A Detroit il gruppo Chrysler è presente, con un grosso stand al centro del Salone, senza novità sostanziali. Come cercherete di calamitare l’attenzione del pubblico in mancanza di prodotti nuovi?
«Parto dal caso Lancia, dove si è puntato sui pregi del marchio che non venivano comunicati. E così farò anche qui negli Stati Uniti».
Quindi?
«Prendiamo la Chrysler 300C, vettura che guido tutti i giorni. I punti di forza sono il comfort, la silenziosità e le prestazioni. Insomma, il suo motore a 8 cilindri assicura insieme a un’incredibile dose di potenza, anche i consumi di un 4 cilindri. E poi è la macchina che ha ricevuto più premi in America. Particolari che si danno per scontati, ma che il pubblico magari non conosce. E lo stesso vale per il monovolume Voyager o per il Pt Cruiser, che a Detroit si presenta in chiave un po’ Lancia: bicolore e con gli interni in pelle. Tra un anno, però, la gente vedrà tanti nuovi prodotti».
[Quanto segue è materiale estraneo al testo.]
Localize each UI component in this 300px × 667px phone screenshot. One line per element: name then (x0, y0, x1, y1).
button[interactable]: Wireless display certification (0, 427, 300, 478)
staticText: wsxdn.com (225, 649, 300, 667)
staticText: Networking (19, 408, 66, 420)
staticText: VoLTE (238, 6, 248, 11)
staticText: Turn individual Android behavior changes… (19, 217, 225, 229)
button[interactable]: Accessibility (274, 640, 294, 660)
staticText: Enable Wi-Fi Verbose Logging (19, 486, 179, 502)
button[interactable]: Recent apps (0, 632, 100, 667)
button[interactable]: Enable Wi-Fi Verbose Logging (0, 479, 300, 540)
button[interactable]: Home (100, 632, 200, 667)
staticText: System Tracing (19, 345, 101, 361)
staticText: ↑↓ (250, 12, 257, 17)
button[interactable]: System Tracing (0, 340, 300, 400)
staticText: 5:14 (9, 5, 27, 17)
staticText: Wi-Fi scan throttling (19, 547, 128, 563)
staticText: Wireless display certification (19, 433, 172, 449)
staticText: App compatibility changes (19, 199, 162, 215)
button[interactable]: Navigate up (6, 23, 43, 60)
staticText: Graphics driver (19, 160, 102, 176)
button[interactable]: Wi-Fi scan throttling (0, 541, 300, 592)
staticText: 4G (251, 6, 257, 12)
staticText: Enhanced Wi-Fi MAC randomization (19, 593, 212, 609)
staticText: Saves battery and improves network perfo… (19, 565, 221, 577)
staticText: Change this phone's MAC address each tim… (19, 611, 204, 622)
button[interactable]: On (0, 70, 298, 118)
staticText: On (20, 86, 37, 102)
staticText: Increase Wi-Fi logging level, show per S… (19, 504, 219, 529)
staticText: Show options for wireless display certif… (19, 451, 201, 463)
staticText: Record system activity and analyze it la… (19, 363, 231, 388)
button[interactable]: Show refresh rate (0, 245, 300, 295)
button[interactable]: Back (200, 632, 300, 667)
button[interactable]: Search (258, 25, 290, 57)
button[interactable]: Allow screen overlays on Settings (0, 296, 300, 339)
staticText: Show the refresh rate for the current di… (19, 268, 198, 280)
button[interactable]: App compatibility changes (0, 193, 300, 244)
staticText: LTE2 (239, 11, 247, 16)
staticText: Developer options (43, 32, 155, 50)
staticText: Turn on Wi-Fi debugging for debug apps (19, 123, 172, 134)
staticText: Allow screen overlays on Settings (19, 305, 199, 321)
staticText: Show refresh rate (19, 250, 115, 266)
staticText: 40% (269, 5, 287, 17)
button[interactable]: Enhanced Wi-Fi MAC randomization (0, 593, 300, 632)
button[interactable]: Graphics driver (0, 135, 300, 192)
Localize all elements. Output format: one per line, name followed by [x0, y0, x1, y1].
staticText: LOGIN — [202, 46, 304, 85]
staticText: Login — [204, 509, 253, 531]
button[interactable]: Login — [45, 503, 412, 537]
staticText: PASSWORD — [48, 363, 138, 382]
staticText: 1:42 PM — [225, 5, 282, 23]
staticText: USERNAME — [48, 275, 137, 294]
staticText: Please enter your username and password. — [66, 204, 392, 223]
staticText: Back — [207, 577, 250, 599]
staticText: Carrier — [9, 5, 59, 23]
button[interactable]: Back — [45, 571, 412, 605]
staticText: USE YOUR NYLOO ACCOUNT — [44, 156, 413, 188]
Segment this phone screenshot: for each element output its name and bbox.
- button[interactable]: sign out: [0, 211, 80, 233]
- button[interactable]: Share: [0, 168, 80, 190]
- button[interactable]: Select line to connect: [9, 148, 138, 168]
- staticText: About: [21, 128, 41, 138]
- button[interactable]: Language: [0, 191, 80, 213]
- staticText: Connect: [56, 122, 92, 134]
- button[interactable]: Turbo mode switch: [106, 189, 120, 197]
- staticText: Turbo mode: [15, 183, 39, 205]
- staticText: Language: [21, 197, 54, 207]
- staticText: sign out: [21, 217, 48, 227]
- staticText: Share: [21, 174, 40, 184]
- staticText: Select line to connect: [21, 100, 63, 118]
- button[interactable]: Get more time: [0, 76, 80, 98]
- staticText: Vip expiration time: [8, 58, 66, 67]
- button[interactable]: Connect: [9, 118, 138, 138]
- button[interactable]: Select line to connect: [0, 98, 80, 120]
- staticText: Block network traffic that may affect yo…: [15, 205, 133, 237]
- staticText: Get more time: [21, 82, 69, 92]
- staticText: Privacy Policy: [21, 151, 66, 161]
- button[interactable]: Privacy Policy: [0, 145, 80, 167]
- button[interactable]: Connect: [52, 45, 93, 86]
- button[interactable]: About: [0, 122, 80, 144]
Come immagina questo stand nel 2011?
«Sarà ricco di novità. Dopo una sorta di traversata nel deserto, voglio stupire».
E l’integrazione tra Lancia e Chrysler?
«Diciamo che è prematuro entrare nei dettagli. Di certo c’è il limite strutturale della Lancia, quello di produrre una gamma di auto piccole e medie. La Chrysler, invece, fa bene i modelli di grandi dimensioni. E il bello è che i pianali dei due marchi possono essere resi complementari»,
Il risultato?
«Da due costruttori specialisti nascerà un vero generalista. Ripeto: Lancia e Chrysler hanno in comune valori stile, innovazione e prestazioni. Sono geneticamente compatibili e si potranno realizzare tante sinergie, anche nel marketing su due continenti diversi».
Ripeterete l’esperimento della Chrysler Delta anche con una Y «americanizzata»?
«È possibile che tale esercizio di stile venga esteso. Vogliamo verificare e studiare le reazioni del pubblico».
Un italiano, Marchionne, alla guida del gruppo Chrysler, e un francese - lei - al vertice di un marchio da sempre simbolo dell’auto a stelle e strisce. Come l’hanno presa gli americani?
«Sinceramente, per quanto mi riguarda, temevo una reazione.

L’ambiente di lavoro si è invece rivelato incredibile, anche se il livello di aspettativa è altissimo. La leadership del dottor Marchionne è talmente forte...».
Capo del marchio Chrysler...
«Non ci avrei mai pensato. Ma a 49 anni ho ancora tanta voglia di imparare».